(Beginning of Information)

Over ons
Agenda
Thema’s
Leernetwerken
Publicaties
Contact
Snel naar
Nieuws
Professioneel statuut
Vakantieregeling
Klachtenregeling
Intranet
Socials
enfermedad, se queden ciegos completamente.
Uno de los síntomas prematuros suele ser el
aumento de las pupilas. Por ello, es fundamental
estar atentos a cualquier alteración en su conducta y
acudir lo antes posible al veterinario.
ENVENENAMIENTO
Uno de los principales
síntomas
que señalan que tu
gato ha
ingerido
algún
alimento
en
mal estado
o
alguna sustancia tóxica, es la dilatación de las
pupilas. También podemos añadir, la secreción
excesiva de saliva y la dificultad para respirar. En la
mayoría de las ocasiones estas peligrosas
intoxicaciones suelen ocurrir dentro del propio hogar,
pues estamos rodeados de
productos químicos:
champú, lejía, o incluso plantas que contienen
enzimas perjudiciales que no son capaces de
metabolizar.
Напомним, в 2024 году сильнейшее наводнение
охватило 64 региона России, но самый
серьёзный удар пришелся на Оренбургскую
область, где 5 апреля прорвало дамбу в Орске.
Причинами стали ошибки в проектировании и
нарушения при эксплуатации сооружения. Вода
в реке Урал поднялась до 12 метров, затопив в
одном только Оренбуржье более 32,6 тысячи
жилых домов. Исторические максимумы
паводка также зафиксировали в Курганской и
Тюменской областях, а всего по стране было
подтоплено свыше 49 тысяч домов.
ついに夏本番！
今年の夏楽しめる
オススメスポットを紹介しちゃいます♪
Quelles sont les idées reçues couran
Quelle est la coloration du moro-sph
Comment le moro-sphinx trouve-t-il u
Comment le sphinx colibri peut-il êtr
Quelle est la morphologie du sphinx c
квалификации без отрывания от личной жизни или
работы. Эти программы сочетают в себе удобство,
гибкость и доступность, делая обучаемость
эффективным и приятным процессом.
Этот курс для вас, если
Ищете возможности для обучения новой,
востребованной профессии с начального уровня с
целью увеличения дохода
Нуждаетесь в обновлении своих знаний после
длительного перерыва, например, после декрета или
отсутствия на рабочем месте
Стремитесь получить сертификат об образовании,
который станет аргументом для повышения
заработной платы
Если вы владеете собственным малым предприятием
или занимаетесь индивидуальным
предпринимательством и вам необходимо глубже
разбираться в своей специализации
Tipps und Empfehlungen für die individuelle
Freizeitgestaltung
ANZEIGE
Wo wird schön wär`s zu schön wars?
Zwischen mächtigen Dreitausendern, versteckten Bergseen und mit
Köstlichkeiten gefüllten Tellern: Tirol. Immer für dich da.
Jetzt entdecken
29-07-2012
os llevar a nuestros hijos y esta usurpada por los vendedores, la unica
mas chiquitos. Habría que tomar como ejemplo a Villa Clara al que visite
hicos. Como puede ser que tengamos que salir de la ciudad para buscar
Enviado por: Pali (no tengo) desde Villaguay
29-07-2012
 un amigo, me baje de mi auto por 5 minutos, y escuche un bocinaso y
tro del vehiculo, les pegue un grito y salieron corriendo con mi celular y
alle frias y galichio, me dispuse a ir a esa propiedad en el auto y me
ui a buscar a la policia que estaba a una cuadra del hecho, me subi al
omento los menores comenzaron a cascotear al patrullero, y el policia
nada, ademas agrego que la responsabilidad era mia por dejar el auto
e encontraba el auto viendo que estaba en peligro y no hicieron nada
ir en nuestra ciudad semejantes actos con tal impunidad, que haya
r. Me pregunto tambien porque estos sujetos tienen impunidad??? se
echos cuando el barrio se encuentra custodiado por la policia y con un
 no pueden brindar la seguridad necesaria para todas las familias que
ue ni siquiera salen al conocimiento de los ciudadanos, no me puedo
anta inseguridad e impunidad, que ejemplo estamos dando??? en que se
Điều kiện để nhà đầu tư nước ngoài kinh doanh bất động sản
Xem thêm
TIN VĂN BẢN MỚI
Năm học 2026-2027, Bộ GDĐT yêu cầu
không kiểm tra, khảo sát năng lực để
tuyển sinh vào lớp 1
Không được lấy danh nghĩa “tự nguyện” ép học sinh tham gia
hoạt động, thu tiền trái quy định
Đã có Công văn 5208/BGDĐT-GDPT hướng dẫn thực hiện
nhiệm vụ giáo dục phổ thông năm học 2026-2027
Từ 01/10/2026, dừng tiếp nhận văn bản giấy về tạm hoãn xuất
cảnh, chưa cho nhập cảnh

(End of Information)
(Beginning of Information)

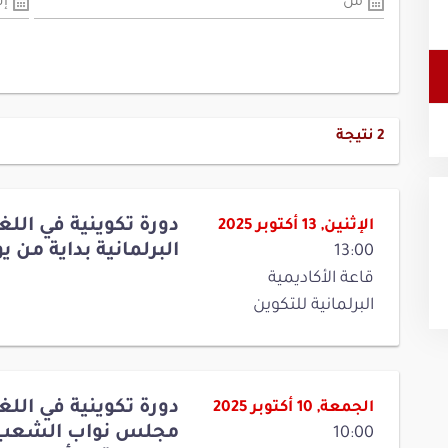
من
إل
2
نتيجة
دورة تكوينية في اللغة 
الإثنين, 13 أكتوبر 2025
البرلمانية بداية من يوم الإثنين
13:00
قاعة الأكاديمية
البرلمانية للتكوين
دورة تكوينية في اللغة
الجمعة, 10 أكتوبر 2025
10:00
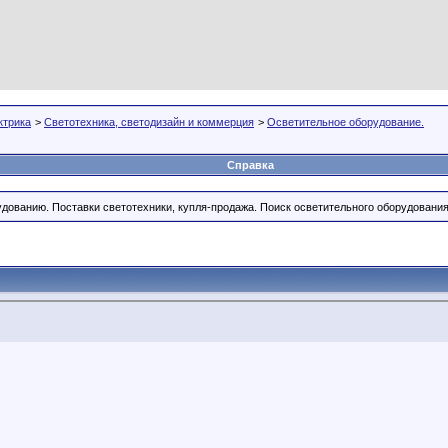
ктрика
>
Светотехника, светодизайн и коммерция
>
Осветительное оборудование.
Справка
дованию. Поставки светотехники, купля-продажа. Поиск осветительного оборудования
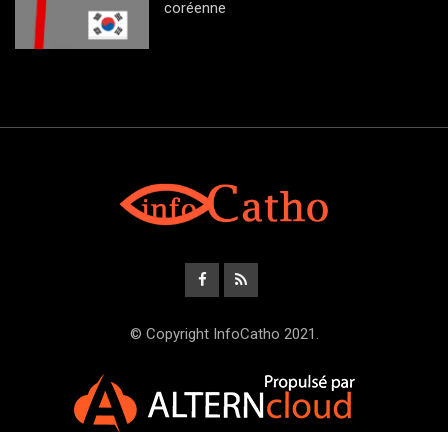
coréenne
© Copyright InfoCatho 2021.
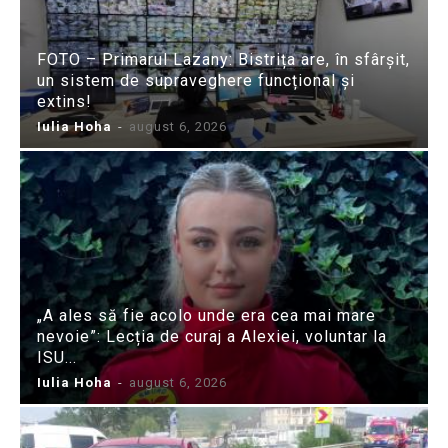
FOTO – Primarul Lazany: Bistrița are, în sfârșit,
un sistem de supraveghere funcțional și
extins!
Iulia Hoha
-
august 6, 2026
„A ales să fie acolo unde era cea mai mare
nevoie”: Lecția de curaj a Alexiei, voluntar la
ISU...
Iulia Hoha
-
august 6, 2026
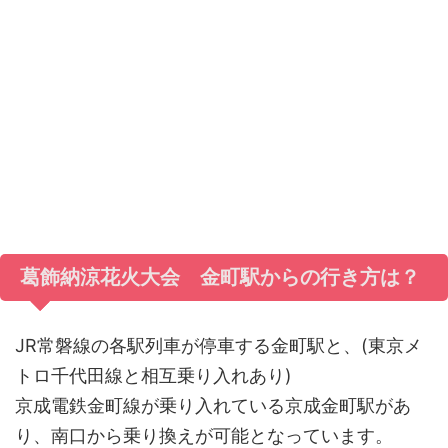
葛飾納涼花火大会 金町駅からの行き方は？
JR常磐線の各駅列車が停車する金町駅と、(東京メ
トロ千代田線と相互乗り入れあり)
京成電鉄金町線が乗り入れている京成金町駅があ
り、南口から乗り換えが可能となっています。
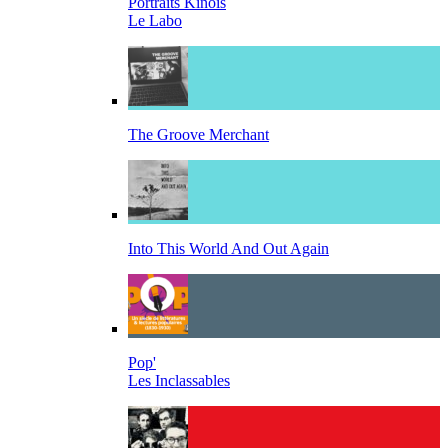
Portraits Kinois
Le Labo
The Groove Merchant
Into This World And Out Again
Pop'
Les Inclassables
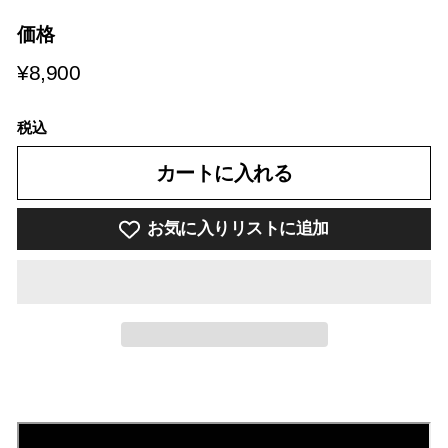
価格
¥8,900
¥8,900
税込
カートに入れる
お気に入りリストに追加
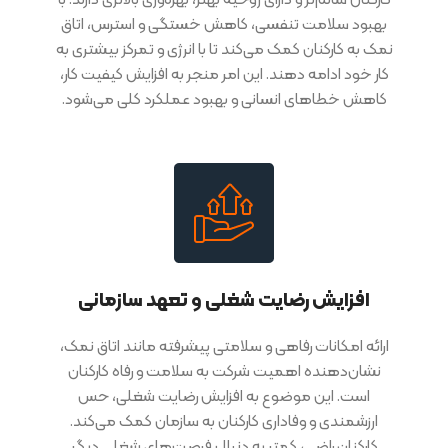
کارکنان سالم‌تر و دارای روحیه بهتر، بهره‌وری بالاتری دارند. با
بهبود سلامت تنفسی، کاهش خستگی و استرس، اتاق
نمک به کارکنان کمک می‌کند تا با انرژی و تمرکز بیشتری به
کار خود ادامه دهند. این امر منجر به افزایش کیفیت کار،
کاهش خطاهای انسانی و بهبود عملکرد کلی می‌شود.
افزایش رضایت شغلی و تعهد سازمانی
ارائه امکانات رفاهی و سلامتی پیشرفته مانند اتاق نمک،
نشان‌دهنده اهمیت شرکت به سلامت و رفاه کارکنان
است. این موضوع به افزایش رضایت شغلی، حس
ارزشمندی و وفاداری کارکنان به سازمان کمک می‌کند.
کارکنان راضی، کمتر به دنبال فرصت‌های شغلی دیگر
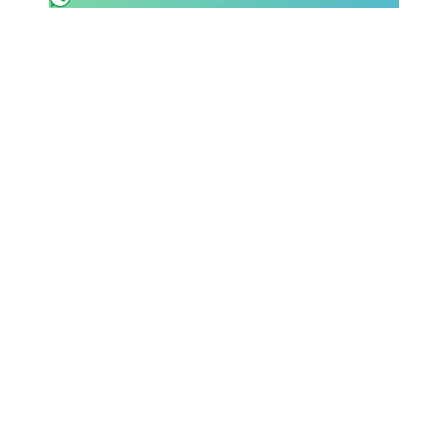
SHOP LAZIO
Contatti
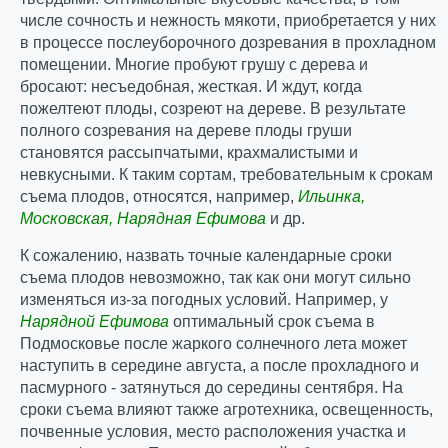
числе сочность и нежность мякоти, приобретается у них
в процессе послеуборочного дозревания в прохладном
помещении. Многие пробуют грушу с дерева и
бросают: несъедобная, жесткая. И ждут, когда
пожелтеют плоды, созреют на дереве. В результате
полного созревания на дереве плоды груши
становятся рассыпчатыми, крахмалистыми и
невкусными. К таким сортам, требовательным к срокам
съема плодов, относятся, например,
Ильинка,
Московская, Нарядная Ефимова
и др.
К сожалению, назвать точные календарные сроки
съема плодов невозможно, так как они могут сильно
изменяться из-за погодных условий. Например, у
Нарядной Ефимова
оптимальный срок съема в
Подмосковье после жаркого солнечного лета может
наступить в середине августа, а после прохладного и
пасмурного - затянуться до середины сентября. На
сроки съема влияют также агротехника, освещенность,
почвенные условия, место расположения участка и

(End of Information)

- _What to produce_
Among the lines above, find the one with "mas chiquitos. Habría" and the one with "tro del vehiculo, les". Quote both and everything between them, exactly.

- _Output of the exercise_
mas chiquitos. Habría que tomar como ejemplo a Villa Clara al que visite
hicos. Como puede ser que tengamos que salir de la ciudad para buscar
Enviado por: Pali (no tengo) desde Villaguay
29-07-2012
 un amigo, me baje de mi auto por 5 minutos, y escuche un bocinaso y
tro del vehiculo, les pegue un grito y salieron corriendo con mi celular y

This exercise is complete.